Ma nuit Chez Maud est le 4ème métrage du cycle des « Contes Moraux » d’Eric Rohmer.
Alors avant de parler du film, un petit mot sur ce cycle.
Comme son nom l’indique, les contes moraux sont des contes qui sont toutes des variations autour du thème de l’hésitation et plus particulièrement de celle d’un homme entre deux choix qui s’offrent à lui, souvent entre deux femmes, aux caractères diamétralement opposés.
Nos héros se retrouvent tous confrontés à la tentation, et la question sera de savoir s’il faut faire le choix du désir ou de la raison, celui de la liberté ou de la sécurité, celui du volatile ou du stable.
Ce n’est pas l’action à proprement parler qui fait avancer ces contes. La grande action du film est souvent celle qui conclue le film, celle du choix. L’important de ces films est tout ce qui amène au choix final, tout ce qui pousse le personnage à choisir ou à ne pas choisir.
La raison, le hasard ou un fait concret poussera donc le personnage principal à prendre sa décision ou non. Les films deviennent donc passionnants par tout ce qui se joue au niveau de la « morale » (d’où les contes moraux) qui passe par les dialogues, les situations, les regards, les hésitations… C’est la que tout se joue.
La quête du héros Rohmerien, c'est-à-dire le chemin qui le pousse à choisir avance donc de cette manière.
C’est ce qui rend les films de Rohmer passionnant à voir mais difficile à raconter. Ce n’est pas facile de vendre le film au seul pitch. C’est l’histoire d’un homme qui dort chez sa copine Maud. C’est l’historie d’un homme qui est obsédé par le genou d’une belle adolescente. L’intérêt et « l’action » du film se passe ailleurs. Et l’on ne s’ennuie jamais dans son cinéma si l’on fait le « petit » effort d’accepter de rentrer dans son univers.
De quoi parle «Ma nuit chez Maud » ?
C’est l’histoire d’un ingénieur revenu de l’étranger, qui remarque une jeune femme blonde Françoise qui lui inspire le réconfort, la sécurité, la raison. Il souhaite en faire sa femme jusqu’au soir où il passe sa nuit chez Maud, une brune volatile, indépendante dont il éprouve un fort désir.

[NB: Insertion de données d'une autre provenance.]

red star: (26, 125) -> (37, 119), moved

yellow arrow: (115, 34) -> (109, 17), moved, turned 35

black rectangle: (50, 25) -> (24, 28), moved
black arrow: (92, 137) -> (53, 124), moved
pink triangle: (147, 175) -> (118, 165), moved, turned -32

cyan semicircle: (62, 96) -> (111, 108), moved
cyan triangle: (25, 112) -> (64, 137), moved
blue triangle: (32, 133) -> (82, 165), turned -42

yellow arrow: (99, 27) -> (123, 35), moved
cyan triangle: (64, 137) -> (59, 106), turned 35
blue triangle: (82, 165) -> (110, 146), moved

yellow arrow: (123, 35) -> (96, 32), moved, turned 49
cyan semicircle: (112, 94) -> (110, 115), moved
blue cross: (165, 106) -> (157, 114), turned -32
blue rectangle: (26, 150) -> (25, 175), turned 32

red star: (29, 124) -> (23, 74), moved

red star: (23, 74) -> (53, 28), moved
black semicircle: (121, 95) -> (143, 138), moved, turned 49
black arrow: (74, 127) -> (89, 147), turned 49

Ce film est l’un des films les plus commentés d’Eric Rohmer et je ne vais pas revenir sur toutes les raisons de le voir, sur la justesse des personnages, sur le rapport qu'entretient le film avec Pascal, sur l’intelligence des dialogues, sur la grâce et l’élégance des films de Rohmer… D’autres en parlent bien mieux que moi sur ce site et ailleurs.
J’en parle déjà un peu dans ma description des « Contes moraux », ce film s’applique à ce que je dis plus haut.
Le point qui m’a le plus marqué dans ce film et que je trouve magnifique, c’est que les grandes décisions de sa vie, peuvent se décider, se jouer sur des choses presque invisibles. C’est durant cette nuit qu’il prendra sa décision.
On est ni dans un film ou il se passe 40 000 choses invraisemblables et spectaculaires qui pousserait le héros à choisir une des deux femmes, ni dans un film ou l’on découvre que l’une des deux prétendantes serait plus sournoise et donc bien trop méchante pour le personnage principal.
Ici, il me semble que l’on est assez proche de la vraie vie (ou du moins d’une partie des « vraies vies »), que les choses se jouent à peu de choses, que tout peut se décider en une seule nuit, au détour de quelques échanges et de situations simples et banales.
Qu’un événement presque anodin (une simple nuit) peut avoir des conséquences sur notre existence que l’on est incapable d’évaluer.
Et toute la beauté du film réside dans le dialogue non pas entre plusieurs personnages mais entre deux scènes du film. Celle de la nuit chez Maud et celle de la conclusion finale.
Le dialogue entre cette nuit et cette conclusion se déroulant 5 ans après la nuit chez Maud font de ce film l'un des plus justes et touchants de la filmographie de Rohmer et du cinéma français.